Your goal — Lift out, unaltered, the lines of the material below between the line holding "jpeg. O preenchimento correto e o envio da" and the line holding "pagamento do valor com desconto para validar", counting both.

———

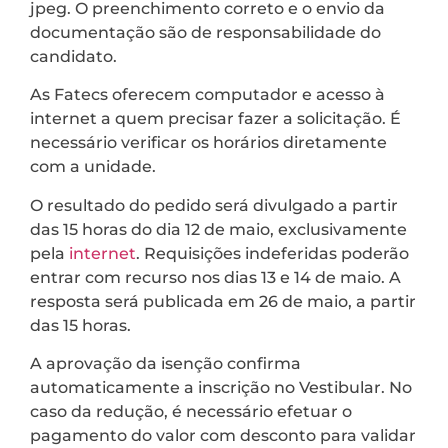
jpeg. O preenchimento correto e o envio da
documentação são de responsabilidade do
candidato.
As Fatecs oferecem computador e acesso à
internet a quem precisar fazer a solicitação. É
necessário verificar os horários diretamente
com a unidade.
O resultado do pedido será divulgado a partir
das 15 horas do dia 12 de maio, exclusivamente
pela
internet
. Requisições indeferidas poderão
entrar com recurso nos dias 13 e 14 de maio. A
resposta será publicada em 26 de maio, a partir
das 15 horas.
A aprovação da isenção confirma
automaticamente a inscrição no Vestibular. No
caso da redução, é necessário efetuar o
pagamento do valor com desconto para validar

———

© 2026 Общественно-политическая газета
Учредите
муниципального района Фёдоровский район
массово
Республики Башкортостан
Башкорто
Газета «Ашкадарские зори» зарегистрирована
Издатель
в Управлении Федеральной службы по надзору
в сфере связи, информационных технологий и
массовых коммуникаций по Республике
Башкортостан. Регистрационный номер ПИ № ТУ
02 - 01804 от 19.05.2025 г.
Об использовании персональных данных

———

Answer to this problem —
jpeg. O preenchimento correto e o envio da
documentação são de responsabilidade do
candidato.
As Fatecs oferecem computador e acesso à
internet a quem precisar fazer a solicitação. É
necessário verificar os horários diretamente
com a unidade.
O resultado do pedido será divulgado a partir
das 15 horas do dia 12 de maio, exclusivamente
pela
internet
. Requisições indeferidas poderão
entrar com recurso nos dias 13 e 14 de maio. A
resposta será publicada em 26 de maio, a partir
das 15 horas.
A aprovação da isenção confirma
automaticamente a inscrição no Vestibular. No
caso da redução, é necessário efetuar o
pagamento do valor com desconto para validar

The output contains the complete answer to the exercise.